Collected data:
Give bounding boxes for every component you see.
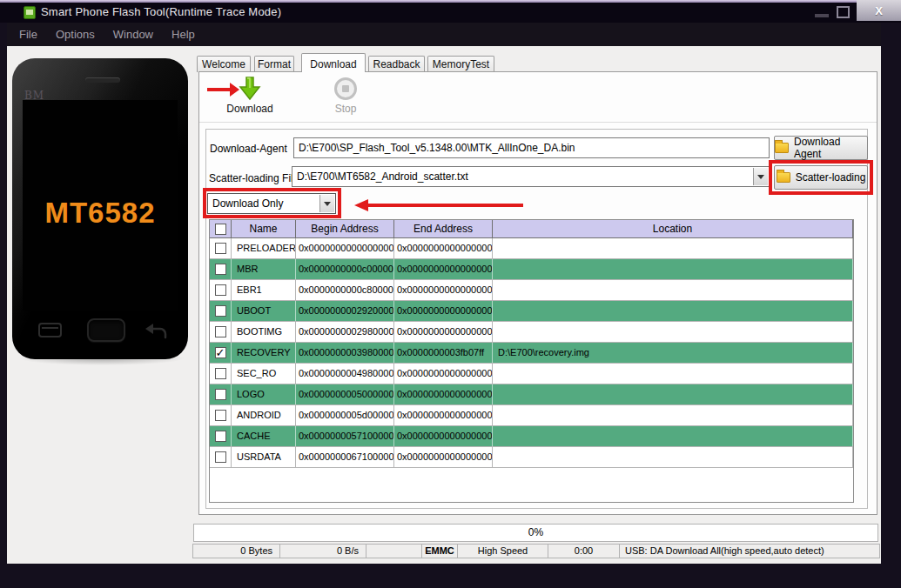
scatter-loading-button[interactable]: Scatter-loading [774,165,868,190]
row-checkbox[interactable] [215,326,226,337]
select-all-checkbox[interactable] [215,224,226,235]
statusbar: 0 Bytes 0 B/s EMMC High Speed 0:00 USB: … [192,544,880,558]
row-checkbox[interactable] [215,305,226,317]
table-row[interactable]: BOOTIMG 0x0000000002980000 0x00000000000… [210,322,853,343]
table-row[interactable]: MBR 0x0000000000c00000 0x000000000000000… [210,259,853,280]
row-checkbox[interactable] [215,284,226,296]
begin-address-cell: 0x0000000005000000 [296,384,394,404]
location-cell [493,322,853,342]
table-row[interactable]: USRDATA 0x0000000067100000 0x00000000000… [210,447,853,468]
scatter-file-label: Scatter-loading File [209,172,299,184]
menu-options[interactable]: Options [56,28,95,41]
partition-name-cell: ANDROID [232,405,296,425]
table-row[interactable]: UBOOT 0x0000000002920000 0x0000000000000… [210,301,853,322]
download-mode-combobox[interactable]: Download Only [207,193,336,214]
stop-icon [334,77,357,100]
end-address-cell: 0x0000000000000000 [394,405,493,425]
chevron-down-icon[interactable] [319,195,334,212]
location-column-header[interactable]: Location [493,220,853,238]
phone-screen: MT6582 [23,100,178,311]
partition-table-header: Name Begin Address End Address Location [210,220,853,238]
table-row[interactable]: EBR1 0x0000000000c80000 0x00000000000000… [210,280,853,301]
scatter-loading-button-label: Scatter-loading [796,171,866,184]
end-address-cell: 0x0000000000000000 [394,280,493,300]
begin-address-column-header[interactable]: Begin Address [296,220,394,238]
annotation-arrow-mode-head [354,199,368,211]
row-checkbox-cell [210,259,232,279]
row-checkbox[interactable] [215,347,226,358]
begin-address-cell: 0x0000000004980000 [296,364,394,384]
tab-download[interactable]: Download [301,53,366,72]
status-storage-type: EMMC [421,544,458,558]
end-address-cell: 0x0000000003fb07ff [394,343,493,363]
partition-name-cell: MBR [232,259,296,279]
chevron-down-icon[interactable] [753,168,768,185]
row-checkbox[interactable] [215,410,226,421]
partition-name-cell: PRELOADER [232,238,296,258]
location-cell: D:\E700\recovery.img [493,343,853,363]
scatter-file-path: D:\E700\MT6582_Android_scatter.txt [297,170,468,183]
end-address-cell: 0x0000000000000000 [394,259,493,279]
tab-welcome[interactable]: Welcome [197,56,251,72]
begin-address-cell: 0x0000000005d00000 [296,405,394,425]
table-row[interactable]: ANDROID 0x0000000005d00000 0x00000000000… [210,405,853,426]
status-elapsed-time: 0:00 [548,544,620,558]
row-checkbox[interactable] [215,389,226,400]
row-checkbox-cell [210,301,232,321]
table-row[interactable]: LOGO 0x0000000005000000 0x00000000000000… [210,384,853,405]
row-checkbox-cell [210,405,232,425]
row-checkbox-cell [210,447,232,467]
tab-readback[interactable]: Readback [368,56,425,72]
table-row[interactable]: PRELOADER 0x0000000000000000 0x000000000… [210,238,853,259]
download-agent-button[interactable]: Download Agent [774,136,868,160]
tab-format[interactable]: Format [254,56,294,72]
annotation-arrow-mode [368,204,523,207]
status-empty [366,544,422,558]
download-agent-path-input[interactable]: D:\E700\SP_Flash_Tool_v5.1348.00\MTK_All… [293,137,770,158]
partition-name-cell: UBOOT [232,301,296,321]
location-cell [493,259,853,279]
toolbar-separator [199,122,877,123]
menubar: File Options Window Help [7,23,881,46]
location-cell [493,405,853,425]
close-button[interactable]: X [857,0,901,21]
location-cell [493,384,853,404]
table-row[interactable]: CACHE 0x0000000057100000 0x0000000000000… [210,426,853,447]
begin-address-cell: 0x0000000000c80000 [296,280,394,300]
row-checkbox-cell [210,322,232,342]
download-icon[interactable] [239,77,261,101]
end-address-cell: 0x0000000000000000 [394,447,493,467]
row-checkbox[interactable] [215,243,226,254]
end-address-cell: 0x0000000000000000 [394,364,493,384]
maximize-button[interactable] [837,6,850,18]
phone-earpiece [85,77,120,83]
status-speed: 0 B/s [279,544,366,558]
download-mode-value: Download Only [212,197,283,210]
folder-icon [777,172,790,183]
row-checkbox-cell [210,238,232,258]
end-address-column-header[interactable]: End Address [394,220,493,238]
download-agent-label: Download-Agent [210,143,287,155]
progress-bar: 0% [193,524,878,542]
partition-name-cell: LOGO [232,384,296,404]
status-connection-info: USB: DA Download All(high speed,auto det… [619,544,880,558]
name-column-header[interactable]: Name [232,220,296,238]
row-checkbox[interactable] [215,368,226,379]
scatter-file-combobox[interactable]: D:\E700\MT6582_Android_scatter.txt [292,166,770,187]
menu-file[interactable]: File [19,28,37,41]
tab-memorytest[interactable]: MemoryTest [427,56,494,72]
partition-name-cell: USRDATA [232,447,296,467]
menu-help[interactable]: Help [171,28,195,41]
titlebar[interactable]: Smart Phone Flash Tool(Runtime Trace Mod… [0,3,901,23]
row-checkbox[interactable] [215,451,226,463]
row-checkbox[interactable] [215,431,226,442]
row-checkbox[interactable] [215,264,226,275]
begin-address-cell: 0x0000000000000000 [296,238,394,258]
download-button[interactable]: Download [213,103,286,115]
table-row[interactable]: RECOVERY 0x0000000003980000 0x0000000003… [210,343,853,364]
window-title: Smart Phone Flash Tool(Runtime Trace Mod… [41,5,281,18]
row-checkbox-cell [210,384,232,404]
minimize-button[interactable] [815,14,829,17]
table-row[interactable]: SEC_RO 0x0000000004980000 0x000000000000… [210,364,853,384]
menu-window[interactable]: Window [113,28,153,41]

§ ABOUT THIS EXERCISE
The data must come back word for word, with every picture removed.

§ ANSWER FOR THE TASK
Give bounding boxes for every component you see.
scatter-loading-button[interactable]: Scatter-loading [774,165,868,190]
row-checkbox[interactable] [215,326,226,337]
select-all-checkbox[interactable] [215,224,226,235]
statusbar: 0 Bytes 0 B/s EMMC High Speed 0:00 USB: … [192,544,880,558]
row-checkbox[interactable] [215,305,226,317]
table-row[interactable]: BOOTIMG 0x0000000002980000 0x00000000000… [210,322,853,343]
table-row[interactable]: MBR 0x0000000000c00000 0x000000000000000… [210,259,853,280]
row-checkbox[interactable] [215,284,226,296]
begin-address-cell: 0x0000000005000000 [296,384,394,404]
location-cell [493,322,853,342]
table-row[interactable]: USRDATA 0x0000000067100000 0x00000000000… [210,447,853,468]
scatter-file-label: Scatter-loading File [209,172,299,184]
menu-options[interactable]: Options [56,28,95,41]
partition-name-cell: ANDROID [232,405,296,425]
table-row[interactable]: UBOOT 0x0000000002920000 0x0000000000000… [210,301,853,322]
download-mode-combobox[interactable]: Download Only [207,193,336,214]
stop-icon [334,77,357,100]
end-address-cell: 0x0000000000000000 [394,405,493,425]
chevron-down-icon[interactable] [319,195,334,212]
location-column-header[interactable]: Location [493,220,853,238]
phone-screen: MT6582 [23,100,178,311]
partition-table-header: Name Begin Address End Address Location [210,220,853,238]
table-row[interactable]: EBR1 0x0000000000c80000 0x00000000000000… [210,280,853,301]
scatter-loading-button-label: Scatter-loading [796,171,866,184]
end-address-cell: 0x0000000000000000 [394,280,493,300]
begin-address-column-header[interactable]: Begin Address [296,220,394,238]
annotation-arrow-mode-head [354,199,368,211]
row-checkbox-cell [210,259,232,279]
row-checkbox[interactable] [215,347,226,358]
begin-address-cell: 0x0000000004980000 [296,364,394,384]
tab-download[interactable]: Download [301,53,366,72]
status-storage-type: EMMC [421,544,458,558]
end-address-cell: 0x0000000003fb07ff [394,343,493,363]
partition-name-cell: MBR [232,259,296,279]
chevron-down-icon[interactable] [753,168,768,185]
row-checkbox[interactable] [215,410,226,421]
partition-name-cell: PRELOADER [232,238,296,258]
location-cell: D:\E700\recovery.img [493,343,853,363]
scatter-file-path: D:\E700\MT6582_Android_scatter.txt [297,170,468,183]
end-address-cell: 0x0000000000000000 [394,259,493,279]
tab-welcome[interactable]: Welcome [197,56,251,72]
begin-address-cell: 0x0000000005d00000 [296,405,394,425]
table-row[interactable]: ANDROID 0x0000000005d00000 0x00000000000… [210,405,853,426]
status-elapsed-time: 0:00 [548,544,620,558]
row-checkbox[interactable] [215,389,226,400]
row-checkbox-cell [210,301,232,321]
table-row[interactable]: LOGO 0x0000000005000000 0x00000000000000… [210,384,853,405]
row-checkbox-cell [210,405,232,425]
row-checkbox-cell [210,447,232,467]
tab-readback[interactable]: Readback [368,56,425,72]
table-row[interactable]: PRELOADER 0x0000000000000000 0x000000000… [210,238,853,259]
download-agent-button[interactable]: Download Agent [774,136,868,160]
tab-format[interactable]: Format [254,56,294,72]
annotation-arrow-mode [368,204,523,207]
status-empty [366,544,422,558]
download-agent-path-input[interactable]: D:\E700\SP_Flash_Tool_v5.1348.00\MTK_All… [293,137,770,158]
partition-name-cell: UBOOT [232,301,296,321]
location-cell [493,259,853,279]
toolbar-separator [199,122,877,123]
menubar: File Options Window Help [7,23,881,46]
location-cell [493,405,853,425]
close-button[interactable]: X [857,0,901,21]
location-cell [493,384,853,404]
table-row[interactable]: CACHE 0x0000000057100000 0x0000000000000… [210,426,853,447]
begin-address-cell: 0x0000000000c80000 [296,280,394,300]
row-checkbox-cell [210,322,232,342]
download-icon[interactable] [239,77,261,101]
end-address-cell: 0x0000000000000000 [394,447,493,467]
row-checkbox[interactable] [215,243,226,254]
end-address-cell: 0x0000000000000000 [394,364,493,384]
maximize-button[interactable] [837,6,850,18]
phone-earpiece [85,77,120,83]
status-speed: 0 B/s [279,544,366,558]
download-mode-value: Download Only [212,197,283,210]
folder-icon [777,172,790,183]
row-checkbox-cell [210,238,232,258]
end-address-column-header[interactable]: End Address [394,220,493,238]
download-agent-label: Download-Agent [210,143,287,155]
progress-bar: 0% [193,524,878,542]
partition-name-cell: LOGO [232,384,296,404]
status-connection-info: USB: DA Download All(high speed,auto det… [619,544,880,558]
name-column-header[interactable]: Name [232,220,296,238]
row-checkbox[interactable] [215,368,226,379]
scatter-file-combobox[interactable]: D:\E700\MT6582_Android_scatter.txt [292,166,770,187]
menu-file[interactable]: File [19,28,37,41]
tab-memorytest[interactable]: MemoryTest [427,56,494,72]
partition-name-cell: USRDATA [232,447,296,467]
menu-help[interactable]: Help [171,28,195,41]
titlebar[interactable]: Smart Phone Flash Tool(Runtime Trace Mod… [0,3,901,23]
row-checkbox[interactable] [215,451,226,463]
row-checkbox[interactable] [215,431,226,442]
row-checkbox[interactable] [215,264,226,275]
begin-address-cell: 0x0000000000000000 [296,238,394,258]
download-button[interactable]: Download [213,103,286,115]
table-row[interactable]: RECOVERY 0x0000000003980000 0x0000000003… [210,343,853,364]
window-title: Smart Phone Flash Tool(Runtime Trace Mod… [41,5,281,18]
row-checkbox-cell [210,384,232,404]
minimize-button[interactable] [815,14,829,17]
table-row[interactable]: SEC_RO 0x0000000004980000 0x000000000000… [210,364,853,384]
menu-window[interactable]: Window [113,28,153,41]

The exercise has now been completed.